── Data excerpts ──

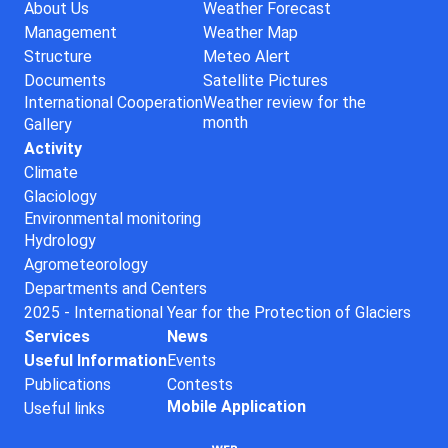
About Us
Weather Forecast
Management
Weather Map
Structure
Meteo Alert
Documents
Satellite Pictures
International Cooperation
Weather review for the
month
Gallery
Activity
Climate
Glaciology
Environmental monitoring
Hydrology
Agrometeorology
Departments and Centers
2025 - International Year for the Protection of Glaciers
Services
News
Useful Information
Events
Publications
Contests
Mobile Application
Useful links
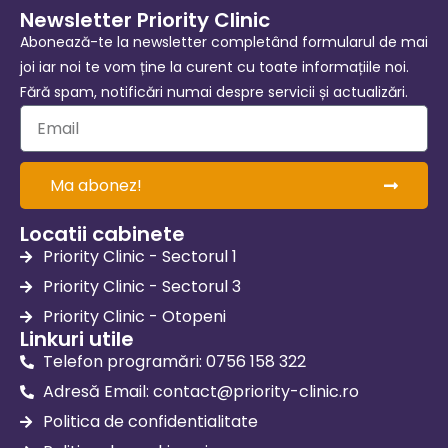
Newsletter Priority Clinic
Abonează-te la newsletter completând formularul de mai
joi iar noi te vom ține la curent cu toate informațiile noi.
Fără spam, notificări numai despre servicii și actualizări.
Ma abonez!
Locatii cabinete
Priority Clinic - Sectorul 1
Priority Clinic - Sectorul 3
Priority Clinic - Otopeni
Linkuri utile
Telefon programări: 0756 158 322
Adresă Email:
contact@priority-clinic.ro
Politica de confidentialitate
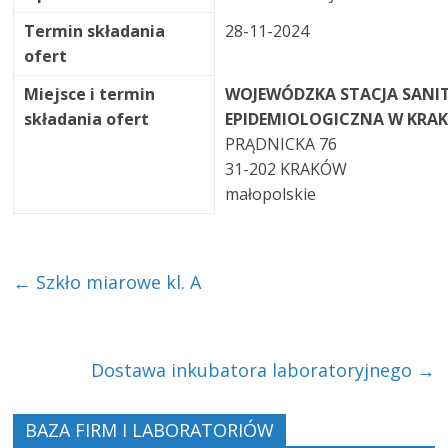
Termin składania
28-11-2024
ofert
Miejsce i termin
WOJEWÓDZKA STACJA SANI
składania ofert
EPIDEMIOLOGICZNA W KRA
PRĄDNICKA 76
31-202 KRAKÓW
małopolskie
←
Szkło miarowe kl. A
Dostawa inkubatora laboratoryjnego
→
BAZA FIRM I LABORATORIÓW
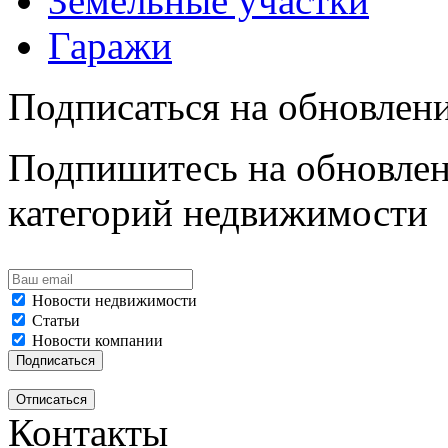
Земельные участки
Гаражи
Подписаться на обновлен
Подпишитесь на обновлен
категорий недвижимости
Новости недвижимости
Статьи
Новости компании
Контакты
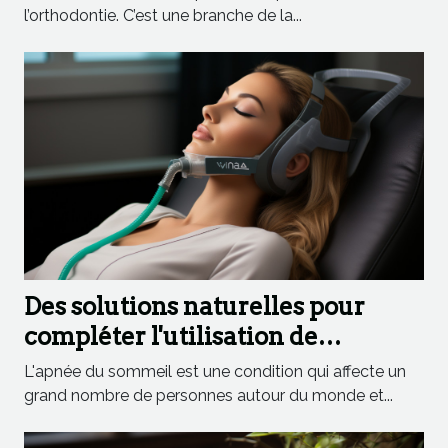
l’orthodontie. C’est une branche de la...
Des solutions naturelles pour
compléter l'utilisation de
dispositifs médicaux contre
L'apnée du sommeil est une condition qui affecte un
l'apnée du sommeil
grand nombre de personnes autour du monde et...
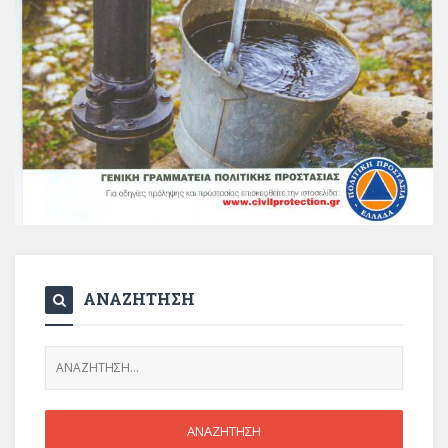
ΑΝΑΖΗΤΗΣΗ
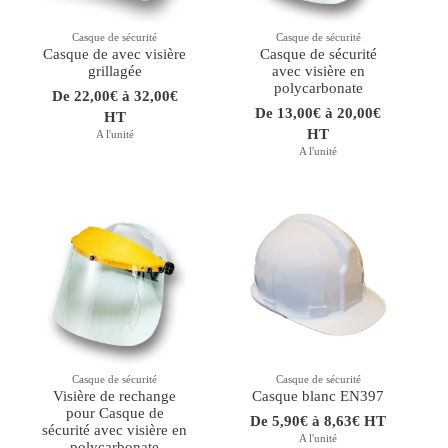
Casque de sécurité
Casque de sécurité
Casque de avec visière
Casque de sécurité
grillagée
avec visière en
polycarbonate
De 22,00€ à 32,00€
De 13,00€ à 20,00€
HT
HT
A l'unité
A l'unité
Casque de sécurité
Casque de sécurité
Visière de rechange
Casque blanc EN397
pour Casque de
De 5,90€ à 8,63€ HT
sécurité avec visière en
A l'unité
polycarbonate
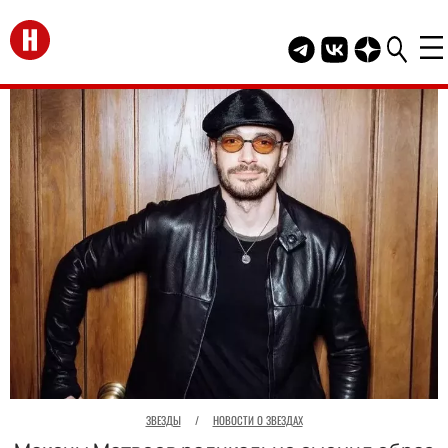
Перейти на главную
Telegram канал HEL
Группа HELLO В
Канал HELLO
ЗВЕЗДЫ
/
НОВОСТИ О ЗВЕЗДАХ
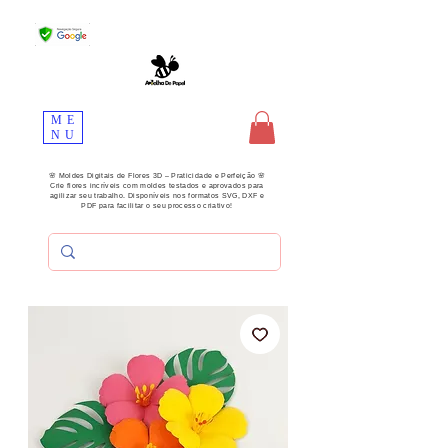
ME
NU
🌸 Moldes Digitais de Flores 3D – Praticidade e Perfeição 🌸
Crie flores incríveis com moldes testados e aprovados para
agilizar seu trabalho. Disponíveis nos formatos SVG, DXF e
PDF para facilitar o seu processo criativo!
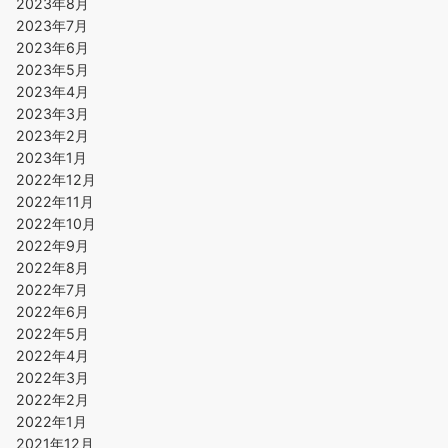
2023年8月
2023年7月
2023年6月
2023年5月
2023年4月
2023年3月
2023年2月
2023年1月
2022年12月
2022年11月
2022年10月
2022年9月
2022年8月
2022年7月
2022年6月
2022年5月
2022年4月
2022年3月
2022年2月
2022年1月
2021年12月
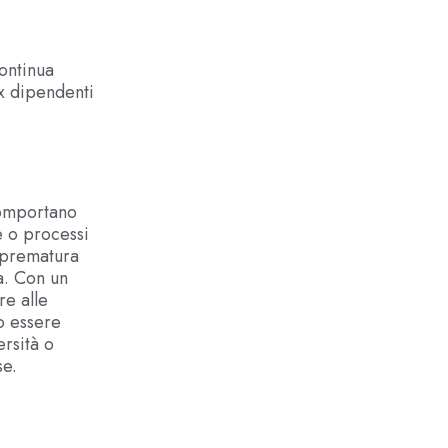
continua
x dipendenti
 comportano
e o processi
e prematura
a. Con un
re alle
o essere
ersità o
se.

───

● **Task instructions**
Output the entries above exactly. Do not include the pictures.

● **Task output**
About Us
Weather Forecast
Management
Weather Map
Structure
Meteo Alert
Documents
Satellite Pictures
International Cooperation
Weather review for the
month
Gallery
Activity
Climate
Glaciology
Environmental monitoring
Hydrology
Agrometeorology
Departments and Centers
2025 - International Year for the Protection of Glaciers
Services
News
Useful Information
Events
Publications
Contests
Mobile Application
Useful links
Newsletter Priority Clinic
Abonează-te la newsletter completând formularul de mai
joi iar noi te vom ține la curent cu toate informațiile noi.
Fără spam, notificări numai despre servicii și actualizări.
Ma abonez!
Locatii cabinete
Priority Clinic - Sectorul 1
Priority Clinic - Sectorul 3
Priority Clinic - Otopeni
Linkuri utile
Telefon programări: 0756 158 322
Adresă Email:
contact@priority-clinic.ro
Politica de confidentialitate
Termin składania
28-11-2024
ofert
Miejsce i termin
WOJEWÓDZKA STACJA SANI
składania ofert
EPIDEMIOLOGICZNA W KRA
PRĄDNICKA 76
31-202 KRAKÓW
małopolskie
←
Szkło miarowe kl. A
Dostawa inkubatora laboratoryjnego
→
BAZA FIRM I LABORATORIÓW
Земельные участки
Гаражи
Подписаться на обновлен
Подпишитесь на обновлен
категорий недвижимости
Новости недвижимости
Статьи
Новости компании
Контакты
l’orthodontie. C’est une branche de la...
Des solutions naturelles pour
compléter l'utilisation de
dispositifs médicaux contre
L'apnée du sommeil est une condition qui affecte un
l'apnée du sommeil
grand nombre de personnes autour du monde et...
ΑΝΑΖΗΤΗΣΗ
Casque de sécurité
Casque de sécurité
Casque de avec visière
Casque de sécurité
grillagée
avec visière en
polycarbonate
De 22,00€ à 32,00€
De 13,00€ à 20,00€
HT
HT
A l'unité
A l'unité
Casque de sécurité
Casque de sécurité
Visière de rechange
Casque blanc EN397
pour Casque de
De 5,90€ à 8,63€ HT
sécurité avec visière en
A l'unité
polycarbonate
Перейти на главную
Telegram канал HEL
Группа HELLO В
Канал HELLO
ЗВЕЗДЫ
/
НОВОСТИ О ЗВЕЗДАХ
ME
NU
🌸 Moldes Digitais de Flores 3D – Praticidade e Perfeição 🌸
Crie flores incríveis com moldes testados e aprovados para
agilizar seu trabalho. Disponíveis nos formatos SVG, DXF e
PDF para facilitar o seu processo criativo!
2023年8月
2023年7月
2023年6月
2023年5月
2023年4月
2023年3月
2023年2月
2023年1月
2022年12月
2022年11月
2022年10月
2022年9月
2022年8月
2022年7月
2022年6月
2022年5月
2022年4月
2022年3月
2022年2月
2022年1月
2021年12月
continua
x dipendenti
 comportano
e o processi
e prematura
a. Con un
re alle
o essere
ersità o
se.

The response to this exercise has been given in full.